User Dictionary

Three weeks into the rollout of the WPF veterinary records system, Dr. Ortega's clinic logs the same complaint nine times: every drug name, every breed shorthand, every clinic-internal abbreviation gets a red squiggle. The vets are crossing them out with their eyes. Carprofen, doxy, FeLV, OHE -- none of these are in a general-purpose dictionary, and a vet who has to right-click carprofen twelve times in a morning is a vet who will quietly turn off spell-checking on the toolbar and never turn it back on.

Anita, the developer who shipped the system, does not want to bake a veterinary glossary into the build. Every practice has different shorthand. What she wants is for each vet to teach the dictionary their own vocabulary, once, and never see those squiggles again. That feature already exists in the editor -- it just needs to be turned on and pointed at a writable file.

What the user sees

When inline spell checking flags a word, the user right-clicks it. The suggestion context menu drops down, and underneath the suggested corrections is an entry labelled Add to Dictionary. Selecting it makes the squiggle disappear immediately, persists the word to a file, and means the same squiggle will not return tomorrow, next week, or on the next session of the laptop.

WPF HTML editor right-click suggestion menu showing the Add to Dictionary option for a flagged veterinary drug name

Turning the feature on

Two settings on SpellCheckOptions do the work.
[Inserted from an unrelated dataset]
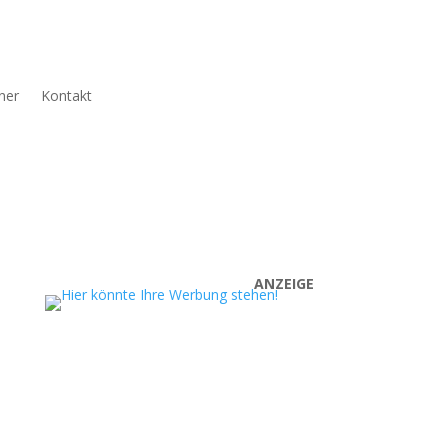
ner
Kontakt
ANZEIGE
The first toggles the menu entry on. The second tells the editor where to keep the file. Anita uses each vet's Windows user profile so the dictionary follows them across the clinic's shared workstations:

RecordEditor.SpellCheckOptions.EnableUserDictionary = true;

var perUserFile = System.IO.Path.Combine(
    Environment.GetFolderPath(Environment.SpecialFolder.ApplicationData),
    "VetRecords",
    "spellcheck-user-dictionary.txt");

RecordEditor.SpellCheckOptions.DictionaryFile.UserDictionaryFilePath = perUserFile;

The file is plain text, one word per line. It is created on first save if it does not exist. Backing it up is a matter of copying the file. Pre-seeding new hires with the clinic's existing shorthand is a matter of dropping a starter file into the AppData folder during onboarding.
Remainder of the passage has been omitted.